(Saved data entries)
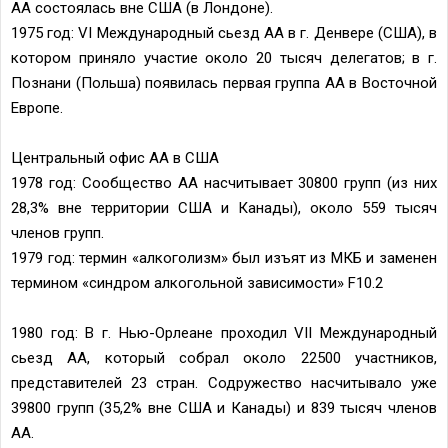
АА состоялась вне США (в Лондоне).
1975 год: VI Международный сьезд АА в г. Денвере (США), в
котором приняло участие около 20 тысяч делегатов; в г.
Познани (Польша) появилась первая группа АА в Восточной
Европе.
Центральный офис АА в США
1978 год: Сообщество АА насчитывает 30800 групп (из них
28,3% вне территории США и Канады), около 559 тысяч
членов групп.
1979 год: термин «алкоголизм» был изъят из МКБ и заменен
термином «синдром алкогольной зависимости» F10.2
1980 год: В г. Нью-Орлеане проходил VII Международный
сьезд АА, который собрал около 22500 участников,
представителей 23 стран. Содружество насчитывало уже
39800 групп (35,2% вне США и Канады) и 839 тысяч членов
АА.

WORK ITEM ▸ No pictures should appear in the copy, and each record above is to be returned exactly.

WRITTEN ANSWER ▸
АА состоялась вне США (в Лондоне).
1975 год: VI Международный сьезд АА в г. Денвере (США), в
котором приняло участие около 20 тысяч делегатов; в г.
Познани (Польша) появилась первая группа АА в Восточной
Европе.
Центральный офис АА в США
1978 год: Сообщество АА насчитывает 30800 групп (из них
28,3% вне территории США и Канады), около 559 тысяч
членов групп.
1979 год: термин «алкоголизм» был изъят из МКБ и заменен
термином «синдром алкогольной зависимости» F10.2
1980 год: В г. Нью-Орлеане проходил VII Международный
сьезд АА, который собрал около 22500 участников,
представителей 23 стран. Содружество насчитывало уже
39800 групп (35,2% вне США и Канады) и 839 тысяч членов
АА.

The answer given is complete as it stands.